# PROBLEM DETAILS:
Scan the records below. List lines holding "nocturnas".

(Page-level text extractions)
○ ○ ○ ○ ○

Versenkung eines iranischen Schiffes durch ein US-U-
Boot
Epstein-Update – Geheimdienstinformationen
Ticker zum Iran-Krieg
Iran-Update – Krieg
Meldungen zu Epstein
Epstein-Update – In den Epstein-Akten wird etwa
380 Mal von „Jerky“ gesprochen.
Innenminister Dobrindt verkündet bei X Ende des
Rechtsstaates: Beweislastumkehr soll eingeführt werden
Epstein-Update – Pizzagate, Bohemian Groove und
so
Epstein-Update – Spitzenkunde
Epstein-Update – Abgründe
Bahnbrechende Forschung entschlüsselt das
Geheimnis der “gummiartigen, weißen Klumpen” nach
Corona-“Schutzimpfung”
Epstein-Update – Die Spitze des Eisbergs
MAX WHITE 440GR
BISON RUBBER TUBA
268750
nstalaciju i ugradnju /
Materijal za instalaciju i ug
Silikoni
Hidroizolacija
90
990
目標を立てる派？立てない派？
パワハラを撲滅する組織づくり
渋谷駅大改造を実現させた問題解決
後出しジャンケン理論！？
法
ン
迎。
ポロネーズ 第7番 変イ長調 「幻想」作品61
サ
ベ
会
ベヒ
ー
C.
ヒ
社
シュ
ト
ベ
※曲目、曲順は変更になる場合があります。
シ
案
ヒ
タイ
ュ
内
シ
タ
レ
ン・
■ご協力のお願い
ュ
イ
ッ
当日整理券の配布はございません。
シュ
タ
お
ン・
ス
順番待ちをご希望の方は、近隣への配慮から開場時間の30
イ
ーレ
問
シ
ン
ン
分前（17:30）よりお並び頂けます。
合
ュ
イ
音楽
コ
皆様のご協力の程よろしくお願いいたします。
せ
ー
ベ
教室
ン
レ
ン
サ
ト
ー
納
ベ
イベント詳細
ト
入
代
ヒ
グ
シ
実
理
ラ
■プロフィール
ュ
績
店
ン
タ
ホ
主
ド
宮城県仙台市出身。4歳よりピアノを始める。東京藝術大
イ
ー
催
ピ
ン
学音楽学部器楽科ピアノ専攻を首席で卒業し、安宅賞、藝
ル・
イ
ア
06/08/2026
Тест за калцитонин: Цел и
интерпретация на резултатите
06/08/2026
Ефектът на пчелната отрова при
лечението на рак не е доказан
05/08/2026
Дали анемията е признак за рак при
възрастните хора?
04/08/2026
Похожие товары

○ ○ ○ ○ ○

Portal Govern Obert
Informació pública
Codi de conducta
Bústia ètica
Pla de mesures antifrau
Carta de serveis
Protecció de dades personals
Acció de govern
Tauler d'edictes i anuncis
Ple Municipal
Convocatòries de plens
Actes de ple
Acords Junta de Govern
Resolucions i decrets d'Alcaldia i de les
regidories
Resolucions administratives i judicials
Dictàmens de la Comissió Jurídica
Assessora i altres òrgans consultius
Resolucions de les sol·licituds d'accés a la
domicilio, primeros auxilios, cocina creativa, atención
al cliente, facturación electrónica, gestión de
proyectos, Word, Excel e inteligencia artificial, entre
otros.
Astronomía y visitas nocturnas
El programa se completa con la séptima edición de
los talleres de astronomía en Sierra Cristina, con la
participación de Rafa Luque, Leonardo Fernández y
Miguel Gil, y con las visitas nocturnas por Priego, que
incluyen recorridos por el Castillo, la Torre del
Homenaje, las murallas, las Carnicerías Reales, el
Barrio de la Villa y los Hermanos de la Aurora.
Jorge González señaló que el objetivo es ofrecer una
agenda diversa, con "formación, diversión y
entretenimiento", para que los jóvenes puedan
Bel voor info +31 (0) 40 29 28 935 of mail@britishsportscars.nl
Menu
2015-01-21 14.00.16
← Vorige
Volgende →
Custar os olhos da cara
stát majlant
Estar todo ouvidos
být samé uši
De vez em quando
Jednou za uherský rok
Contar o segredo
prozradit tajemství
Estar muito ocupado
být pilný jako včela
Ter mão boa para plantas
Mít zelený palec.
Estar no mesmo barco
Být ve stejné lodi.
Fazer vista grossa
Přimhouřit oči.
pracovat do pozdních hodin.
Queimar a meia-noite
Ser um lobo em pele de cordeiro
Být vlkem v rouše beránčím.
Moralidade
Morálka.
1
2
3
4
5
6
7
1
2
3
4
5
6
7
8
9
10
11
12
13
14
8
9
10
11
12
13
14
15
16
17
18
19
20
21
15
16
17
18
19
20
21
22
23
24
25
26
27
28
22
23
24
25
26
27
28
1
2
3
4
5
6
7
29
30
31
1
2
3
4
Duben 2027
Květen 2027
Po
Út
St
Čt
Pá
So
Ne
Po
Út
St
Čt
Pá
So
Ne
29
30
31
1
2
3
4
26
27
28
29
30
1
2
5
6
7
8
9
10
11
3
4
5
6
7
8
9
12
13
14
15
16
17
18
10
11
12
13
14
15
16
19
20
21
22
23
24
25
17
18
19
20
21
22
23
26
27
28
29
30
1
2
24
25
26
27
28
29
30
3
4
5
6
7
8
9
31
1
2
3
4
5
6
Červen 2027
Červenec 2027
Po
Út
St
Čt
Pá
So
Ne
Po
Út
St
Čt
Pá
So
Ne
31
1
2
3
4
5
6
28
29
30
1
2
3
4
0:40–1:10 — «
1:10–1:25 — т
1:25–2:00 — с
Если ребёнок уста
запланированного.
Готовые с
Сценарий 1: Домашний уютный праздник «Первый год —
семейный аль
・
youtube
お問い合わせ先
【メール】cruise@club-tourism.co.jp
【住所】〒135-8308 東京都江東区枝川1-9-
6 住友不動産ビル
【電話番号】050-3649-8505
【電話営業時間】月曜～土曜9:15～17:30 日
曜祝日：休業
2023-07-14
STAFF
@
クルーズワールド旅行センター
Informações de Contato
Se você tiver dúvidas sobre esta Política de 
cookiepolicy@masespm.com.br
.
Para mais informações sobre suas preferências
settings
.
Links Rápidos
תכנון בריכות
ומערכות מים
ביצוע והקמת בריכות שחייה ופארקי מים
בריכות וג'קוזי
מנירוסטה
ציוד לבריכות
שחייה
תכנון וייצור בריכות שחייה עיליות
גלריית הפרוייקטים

○ ○ ○ ○ ○

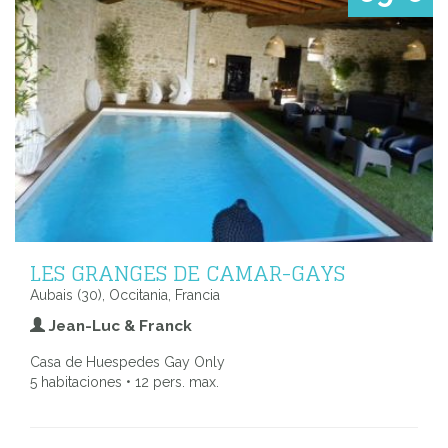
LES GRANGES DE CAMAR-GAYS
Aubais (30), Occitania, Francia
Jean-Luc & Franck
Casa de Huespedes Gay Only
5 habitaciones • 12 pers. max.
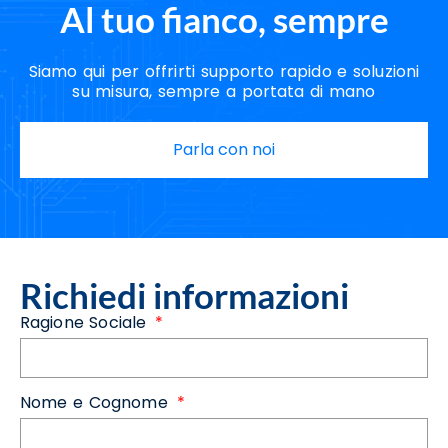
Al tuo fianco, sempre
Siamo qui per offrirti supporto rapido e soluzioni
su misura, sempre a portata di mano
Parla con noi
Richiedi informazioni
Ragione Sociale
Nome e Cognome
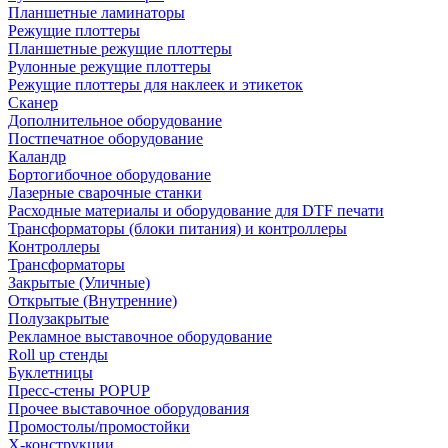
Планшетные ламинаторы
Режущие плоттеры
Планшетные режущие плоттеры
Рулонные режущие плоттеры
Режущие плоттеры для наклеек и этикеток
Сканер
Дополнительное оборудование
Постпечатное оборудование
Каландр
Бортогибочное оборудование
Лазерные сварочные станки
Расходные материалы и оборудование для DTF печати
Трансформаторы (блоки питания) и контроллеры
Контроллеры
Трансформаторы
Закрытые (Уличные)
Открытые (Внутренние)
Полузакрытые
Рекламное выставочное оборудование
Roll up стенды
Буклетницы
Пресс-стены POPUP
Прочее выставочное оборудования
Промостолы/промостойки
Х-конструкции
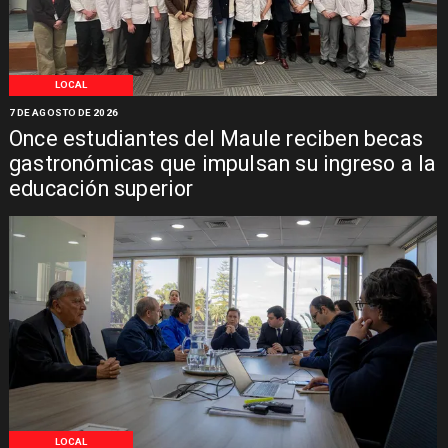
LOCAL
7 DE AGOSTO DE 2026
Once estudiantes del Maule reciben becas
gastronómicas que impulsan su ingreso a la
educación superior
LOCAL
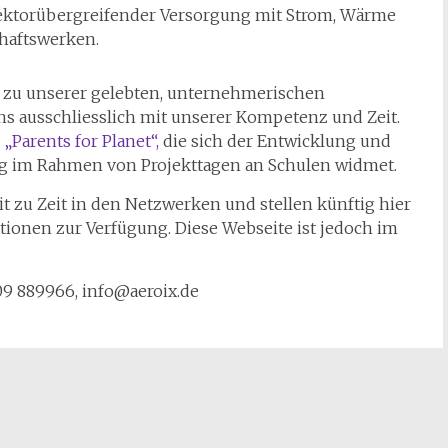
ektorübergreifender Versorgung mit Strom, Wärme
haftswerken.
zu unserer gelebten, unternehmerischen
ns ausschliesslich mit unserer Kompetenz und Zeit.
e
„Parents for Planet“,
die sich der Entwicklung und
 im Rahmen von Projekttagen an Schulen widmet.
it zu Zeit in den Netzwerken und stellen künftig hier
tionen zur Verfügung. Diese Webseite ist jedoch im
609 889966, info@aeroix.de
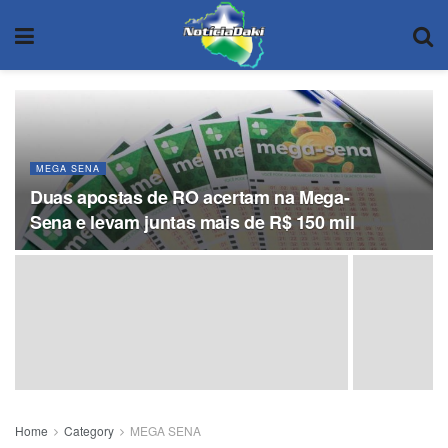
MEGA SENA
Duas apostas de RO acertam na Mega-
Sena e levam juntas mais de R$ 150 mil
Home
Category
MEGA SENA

○ ○ ○ ○ ○

# SOLUTION TO THE PROBLEM:
Astronomía y visitas nocturnas
Miguel Gil, y con las visitas nocturnas por Priego, que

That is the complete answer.